At the core of the service is an app, available for iOS and Android, that routes incoming calls and text messages through an internet connection. Because Iristel runs a wide VoIP network across Canada, and provides SMS services to many businesses, it can generate local numbers, or port existing numbers, to its service. Similar to options like Viber and Skype, Sugar Mobile sits on top of a smartphone and routes incoming calls and texts — exactly the same as your phone’s dialer app.
But Sugar Mobile isn’t just a Viber or Skype competitor — the company’s relationships with telcos like Rogers and Bell allow it to negotiate competitive wholesale cellular roaming data rates, since Canada’s major telcos roam on Ice Wireless in cities like Yellowknife, Whitehorse, Inuvik and Tuktoyaktuk.
While 200MB of cellular data per month may not seem like a lot, Bishay estimates that many Sugar Mobile users will spend 80 percent of their time on a WiFi network, which offloads the vast majority of data from 3G. Additional data can be purchased in 500MB allotments for $19, and unused data carries over to the next month, and doesn’t expire. Voicemail and call display can also be purchased as a single $19 add-on.

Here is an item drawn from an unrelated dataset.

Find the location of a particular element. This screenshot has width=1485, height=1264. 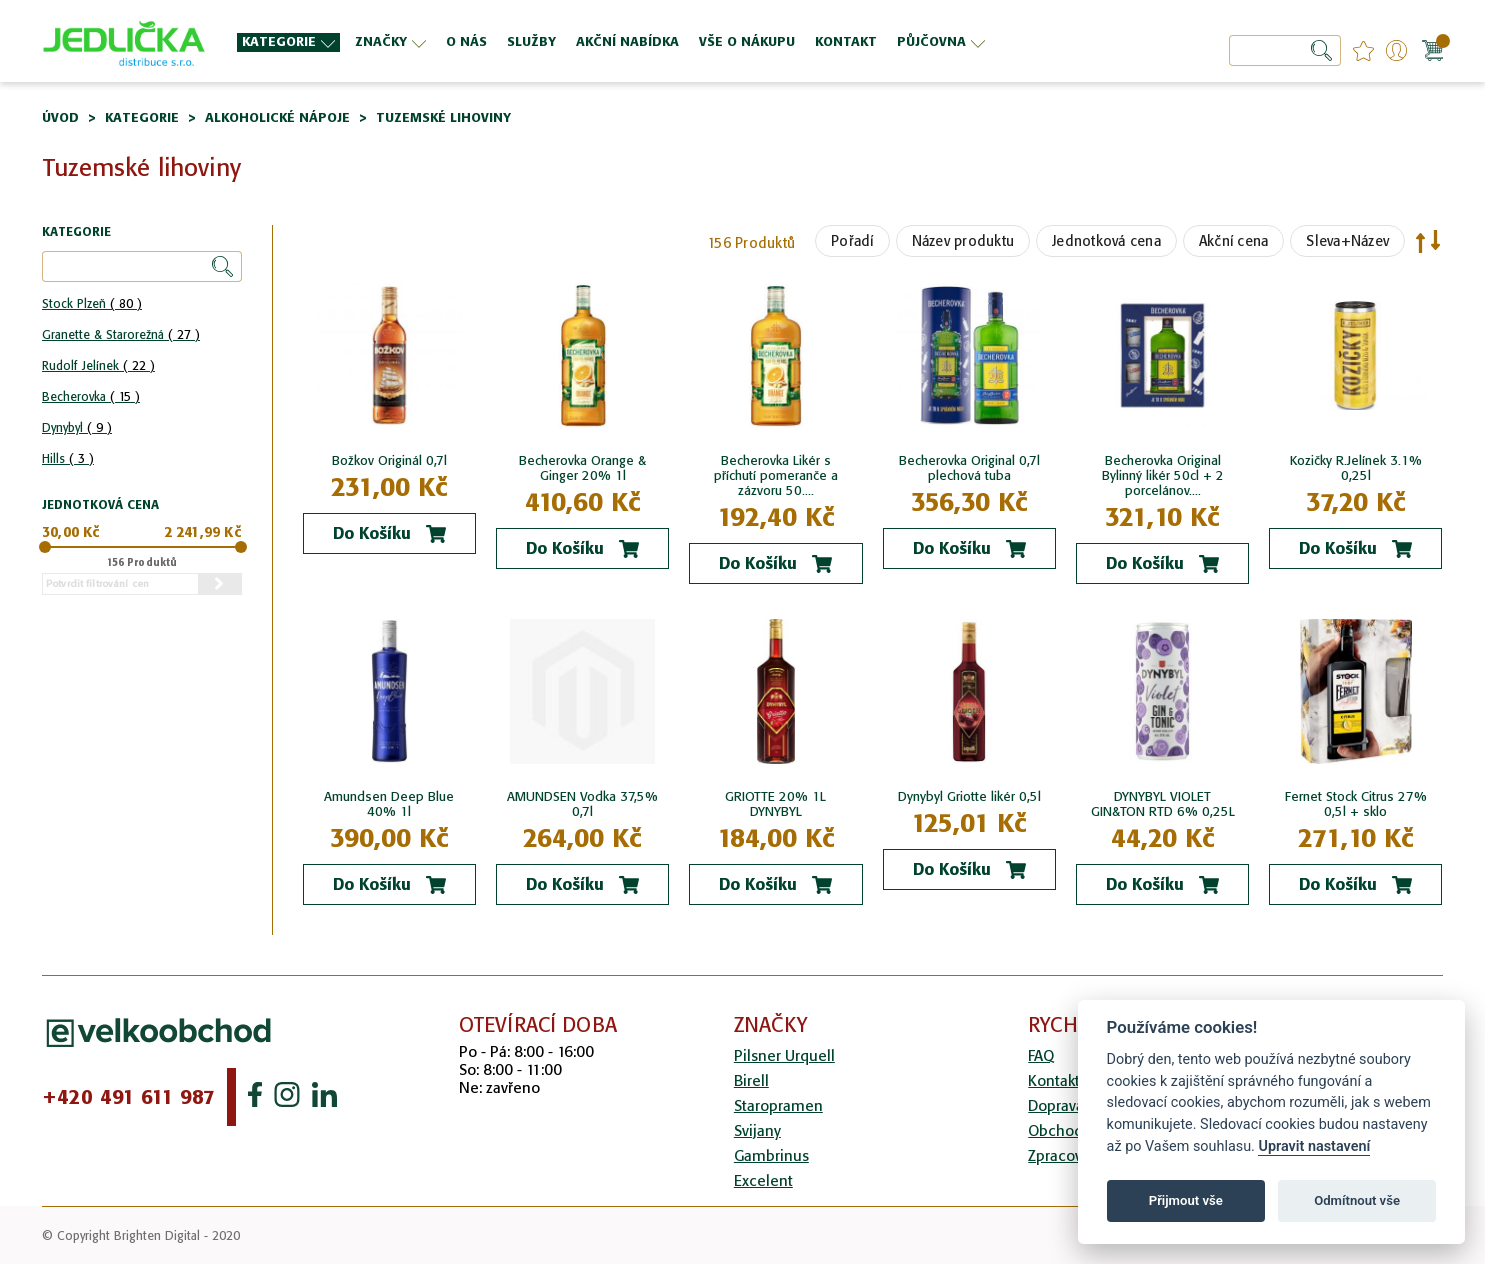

Bishay says that Sugar Mobile has a much better chance of success than traditional mobile resellers like PC Mobile and SpeakOut 7-11 because its parent company, Iristel, has built up a considerable hybrid VoIP-cellular infrastructure throughout the country. Even without owning spectrum in big cities like Toronto, Vancouver, Montreal and Calgary, Sugar Mobile customers will see lower data prices than most resellers, merely through greater negotiating power.
Of course, being tied to an app means that Sugar doesn’t have the same benefits on an Android or iOS device as a regular telco like Rogers, Bell or Telus. On iOS, incoming calls don’t take over the whole screen, but instead show up as repeating notifications near the top of the display. (Changing the type of notification from Banner to Alert makes it more prominent, but it’s still not as obvious as a full-screen takeover). On Android, the app is slow and poorly designed, and crashes often, though Sugar Mobile representative Patrick Arlia says that a fully-native Android client is coming next year.
Sugar Mobile is intriguing less for its value proposition than what it exposes about the Canadian telecom industry. Earlier this year, when the CRTC proposed lower rates for wholesale wireless data, it did not extend them to MVNOs, or Mobile Virtual Network Operators — companies that have no wireless infrastructure of their own. In the US, MVNOs are pervasive and successful, offering proper alternatives to the incumbents like Sprint, Verizon, T-Mobile and AT&T. The MVNO market in Canada, on the other hand, is all but barren, a testament to the strict regulatory framework built around such enterprises.
Sugar Mobile benefits by masquerading as an MVNO while leaning on the strength of its existing network and relationships. It’s a Trojan Horse into the consumer cellular market by a company that has largely been reliant on B2B for its growth.
Whether the company finds success depends on its ability to educate consumers on its value — and proving WiFi really is that easy to connect to.